**EXERCISE AIM**: Given the records below, pull every line with the word "pengelolaan" into the answer.
:: DATA FOR REVIEW
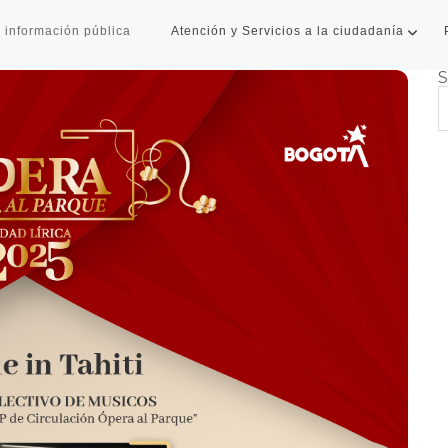
 información pública
Atención y Servicios a la ciudadanía
S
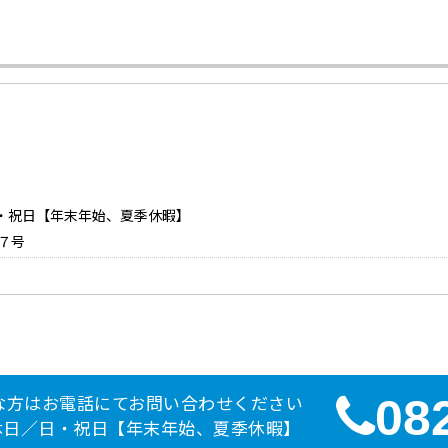
：日・祝日【年末年始、夏季休暇】
７号
な方はお電話にてお問い合わせください
08
定休日／日・祝日【年末年始、夏季休暇】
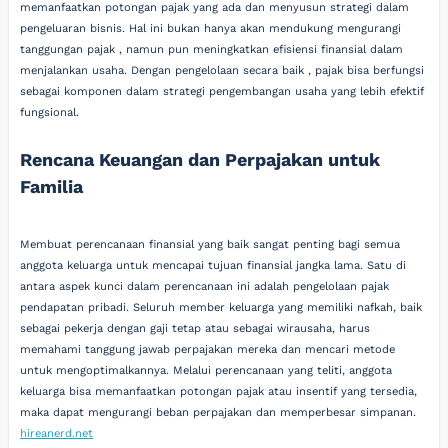
memanfaatkan potongan pajak yang ada dan menyusun strategi dalam
pengeluaran bisnis. Hal ini bukan hanya akan mendukung mengurangi
tanggungan pajak , namun pun meningkatkan efisiensi finansial dalam
menjalankan usaha. Dengan pengelolaan secara baik , pajak bisa berfungsi
sebagai komponen dalam strategi pengembangan usaha yang lebih efektif
fungsional.
Rencana Keuangan dan Perpajakan untuk
Familia
Membuat perencanaan finansial yang baik sangat penting bagi semua
anggota keluarga untuk mencapai tujuan finansial jangka lama. Satu di
antara aspek kunci dalam perencanaan ini adalah pengelolaan pajak
pendapatan pribadi. Seluruh member keluarga yang memiliki nafkah, baik
sebagai pekerja dengan gaji tetap atau sebagai wirausaha, harus
memahami tanggung jawab perpajakan mereka dan mencari metode
untuk mengoptimalkannya. Melalui perencanaan yang teliti, anggota
keluarga bisa memanfaatkan potongan pajak atau insentif yang tersedia,
maka dapat mengurangi beban perpajakan dan memperbesar simpanan.
hireanerd.net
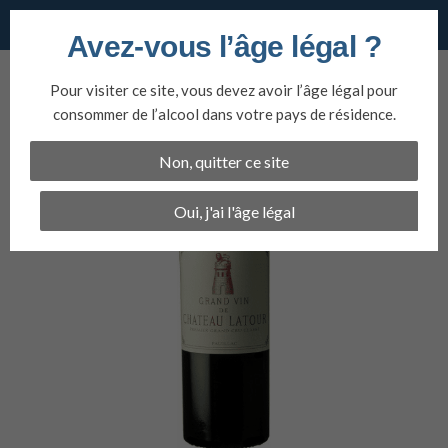
Vins du nord
Avez-vous l’âge légal ?
Aller
au
Pour visiter ce site, vous devez avoir l’âge légal pour
contenu
consommer de l’alcool dans votre pays de résidence.
Non, quitter ce site
Oui, j'ai l'âge légal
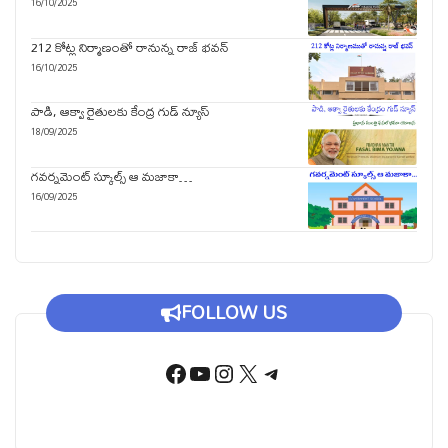
16/10/2025
212 కోట్ల నిర్మాణంతో రానున్న రాజ్ భవన్
16/10/2025
పాడి, ఆక్వా రైతులకు కేంద్ర గుడ్ న్యూస్
18/09/2025
గవర్నమెంట్ స్కూల్స్ ఆ మజాకా…
16/09/2025
FOLLOW US
Facebook
YouTube
Instagram
X
Telegram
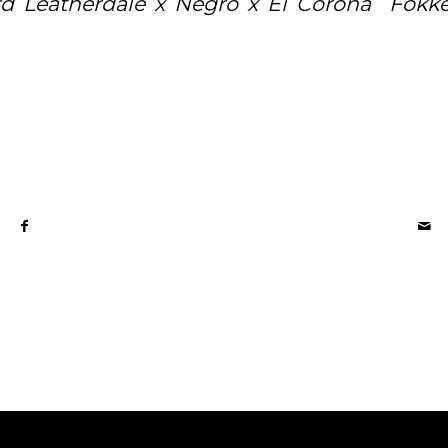
rd Leatherdale x Negro x El Corona Fokke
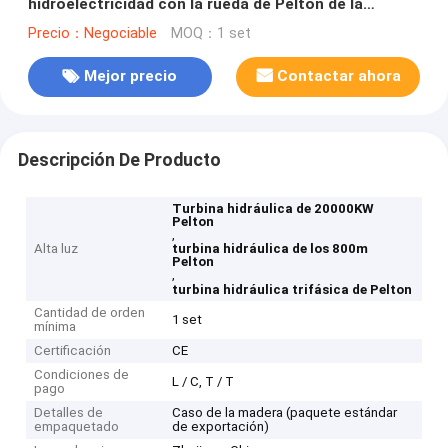
hidroelectricidad con la rueda de Pelton de la
eficacia alta
Precio：Negociable
MOQ：1 set
Mejor precio
Contactar ahora
Descripción De Producto
Turbina hidráulica de 20000KW
Pelton
,
Alta luz
turbina hidráulica de los 800m
Pelton
,
turbina hidráulica trifásica de Pelton
Cantidad de orden
1 set
mínima
Certificación
CE
Condiciones de
L / C, T / T
pago
Detalles de
Caso de la madera (paquete estándar
empaquetado
de exportación)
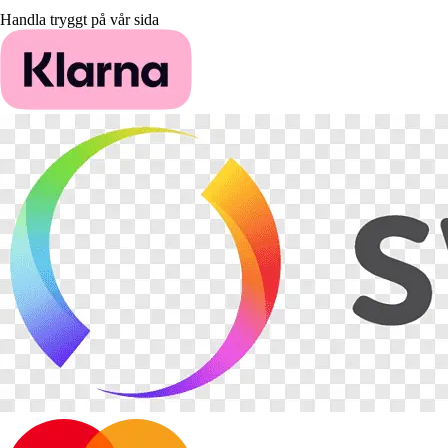
Handla tryggt på vår sida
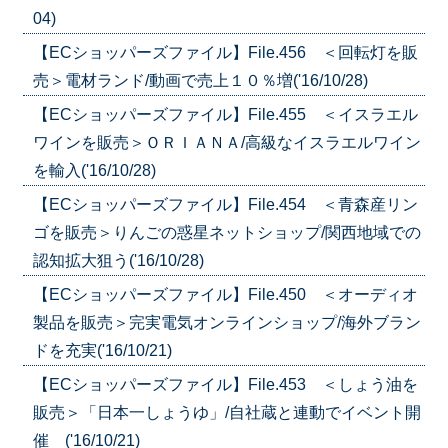
04)
【ECショッパーズファイル】File.456 ＜回転灯を販
売＞電材ランド/動画で売上１０％増('16/10/28)
【ECショッパーズファイル】File.455 ＜イスラエル
ワインを販売＞ＯＲＩＡＮＡ/高級なイスラエルワイン
を輸入('16/10/28)
【ECショッパーズファイル】File.454 ＜青森産リン
ゴを販売＞りんごの惑星ネットショップ/関西地域での
認知拡大狙う('16/10/28)
【ECショッパーズファイル】File.450 ＜オーディオ
製品を販売＞完実電気オンラインショップ/海外ブラン
ドを充実('16/10/21)
【ECショッパーズファイル】File.453 ＜しょう油を
販売＞「日本一しょうゆ」/自社蔵と連動でイベント開
催 ('16/10/21)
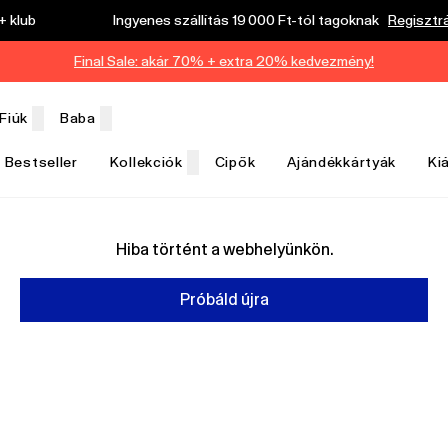
 klub
Ingyenes szállítás 19 000 Ft-tól tagoknak
Regisztr
Final Sale: akár 70% + extra 20% kedvezmény!
Fiúk
Baba
Bestseller
Kollekciók
Cipők
Ajándékkártyák
Ki
Hiba történt a webhelyünkön.
Próbáld újra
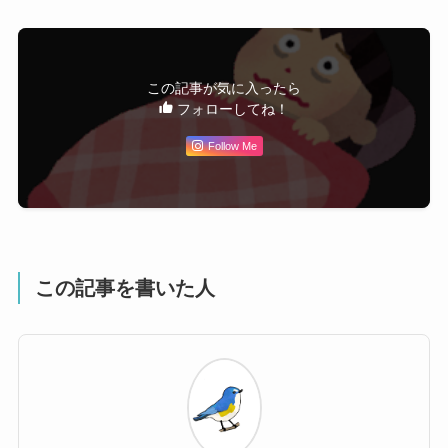
この記事が気に入ったら
フォローしてね！
Follow Me
この記事を書いた人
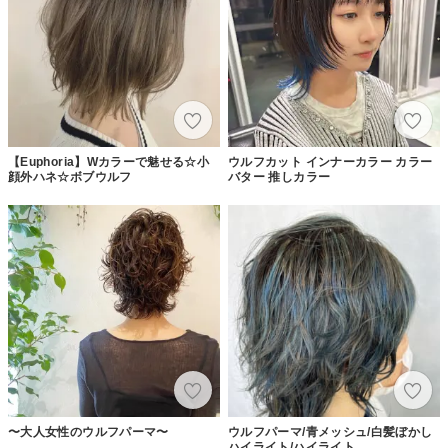
【Euphoria】Wカラーで魅せる☆小
ウルフカット インナーカラー カラー
顔外ハネ☆ボブウルフ
バター 推しカラー
〜大人女性のウルフパーマ〜
ウルフパーマ/青メッシュ/白髪ぼかし
ハイライト/ハイライト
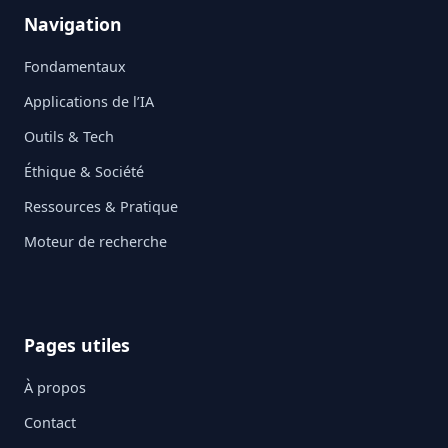
Navigation
Fondamentaux
Applications de l’IA
Outils & Tech
Éthique & Société
Ressources & Pratique
Moteur de recherche
Pages utiles
À propos
Contact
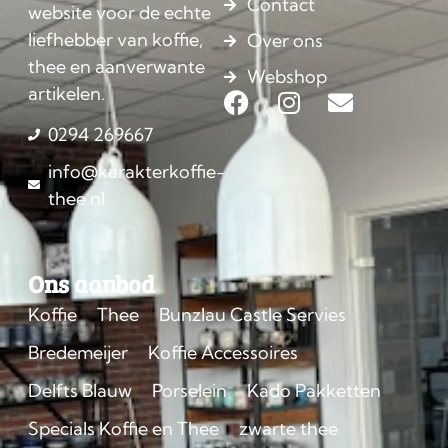
Contact
website voor de echte
liefhebber van koffie,
Over ons
thee en aanverwante
Webshop
artikelen.
0294 269667
info@karakterkoffie-
thee.nl
Ons aanbod
Koffie
Thee
Bunzlau Castle Servies
Bredemeijer
Koffie Accessoires
Delfts Blauw
Porselein
Kado Pakketten
Specials Koffie en Thee
zwarte thee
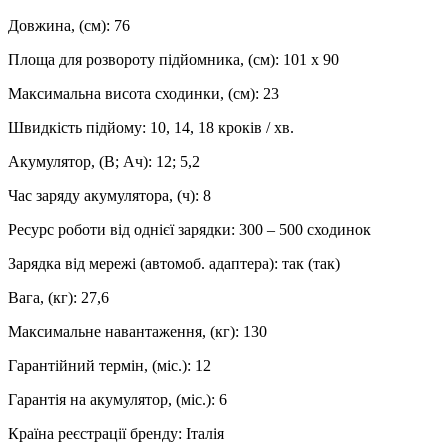
Довжина, (см): 76
Площа для розвороту підйомника, (см): 101 х 90
Максимальна висота сходинки, (см): 23
Швидкість підйому: 10, 14, 18 кроків / хв.
Акумулятор, (В; Ач): 12; 5,2
Час заряду акумулятора, (ч): 8
Ресурс роботи від однієї зарядки: 300 – 500 сходинок
Зарядка від мережі (автомоб. адаптера): так (так)
Вага, (кг): 27,6
Максимальне навантаження, (кг): 130
Гарантійний термін, (міс.): 12
Гарантія на акумулятор, (міс.): 6
Країна реєстрації бренду: Італія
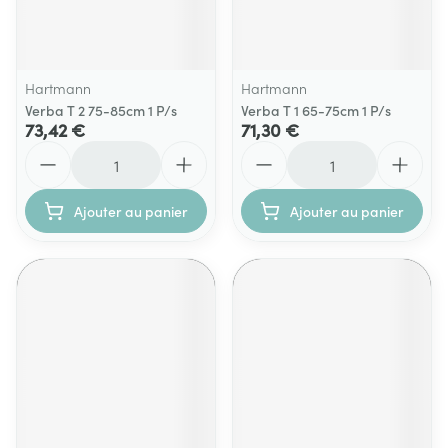
Hartmann
Hartmann
Verba T 2 75-85cm 1 P/s
Verba T 1 65-75cm 1 P/s
73,42 €
71,30 €
Quantité
Quantité
Ajouter au panier
Ajouter au panier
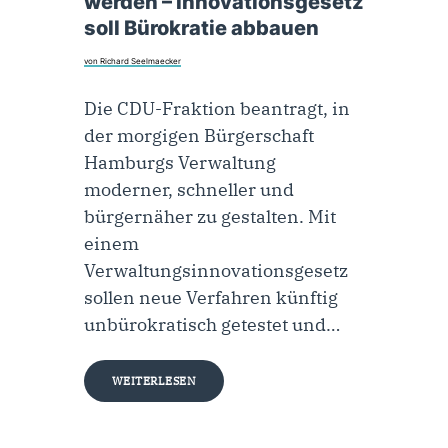
werden – Innovationsgesetz
soll Bürokratie abbauen
von Richard Seelmaecker
Die CDU-Fraktion beantragt, in
der morgigen Bürgerschaft
Hamburgs Verwaltung
moderner, schneller und
bürgernäher zu gestalten. Mit
einem
Verwaltungsinnovationsgesetz
sollen neue Verfahren künftig
unbürokratisch getestet und…
WEITERLESEN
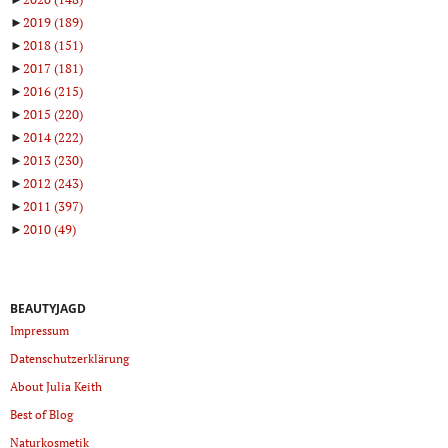
►
2019
(189)
►
2018
(151)
►
2017
(181)
►
2016
(215)
►
2015
(220)
►
2014
(222)
►
2013
(230)
►
2012
(243)
►
2011
(397)
►
2010
(49)
BEAUTYJAGD
Impressum
Datenschutzerklärung
About Julia Keith
Best of Blog
Naturkosmetik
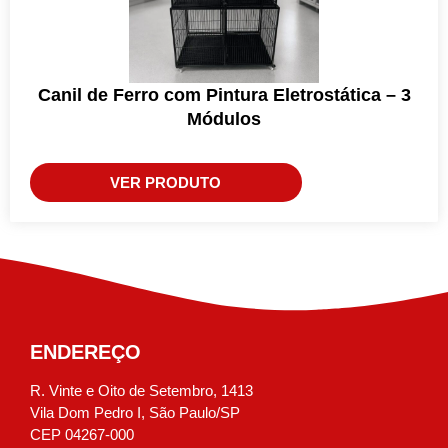
Canil de Ferro com Pintura Eletrostática – 3
Módulos
VER PRODUTO
ENDEREÇO
R. Vinte e Oito de Setembro, 1413
Vila Dom Pedro I, São Paulo/SP
CEP 04267-000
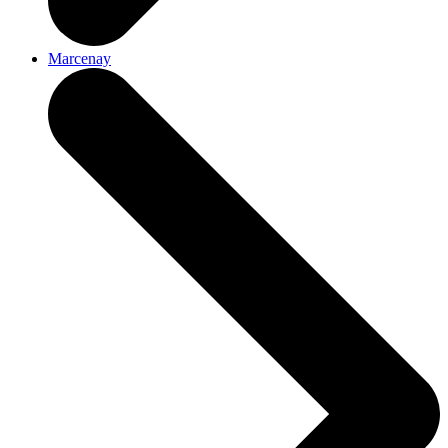
Marcenay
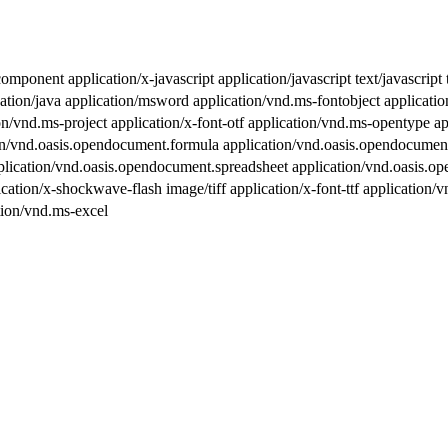
nent application/x-javascript application/javascript text/javascript te
lication/java application/msword application/vnd.ms-fontobject applic
ion/vnd.ms-project application/x-font-otf application/vnd.ms-opentype 
on/vnd.oasis.opendocument.formula application/vnd.oasis.opendocumen
plication/vnd.oasis.opendocument.spreadsheet application/vnd.oasis.op
ation/x-shockwave-flash image/tiff application/x-font-ttf application
tion/vnd.ms-excel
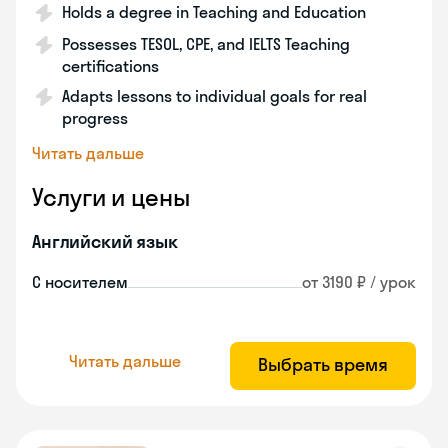
Holds a degree in Teaching and Education
Possesses TESOL, CPE, and IELTS Teaching
certifications
Adapts lessons to individual goals for real
progress
Читать дальше
Услуги и цены
Английский язык
С носителем
от 3190 ₽ / урок
Читать дальше
Выбрать время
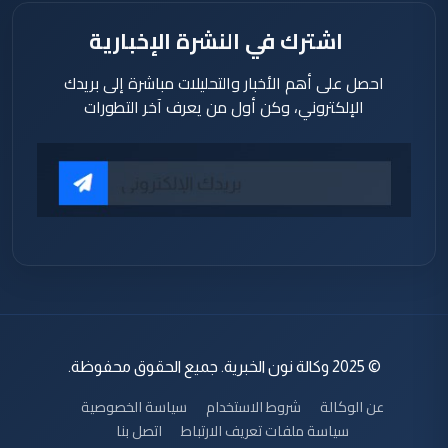
اشترك في النشرة الإخبارية
احصل على أهم الأخبار والتحليلات مباشرة إلى بريدك
الإلكتروني، وكن أول من يعرف آخر التطورات
© 2025 وكالة نون الخبرية. جميع الحقوق محفوظة.
عن الوكالة
شروط الاستخدام
سياسة الخصوصية
سياسة ملفات تعريف الارتباط
اتصل بنا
::::
**SOLUTION TO THIS EXERCISE**:
menjalankan usaha. Dengan pengelolaan secara baik , pajak bisa berfungsi
antara aspek kunci dalam perencanaan ini adalah pengelolaan pajak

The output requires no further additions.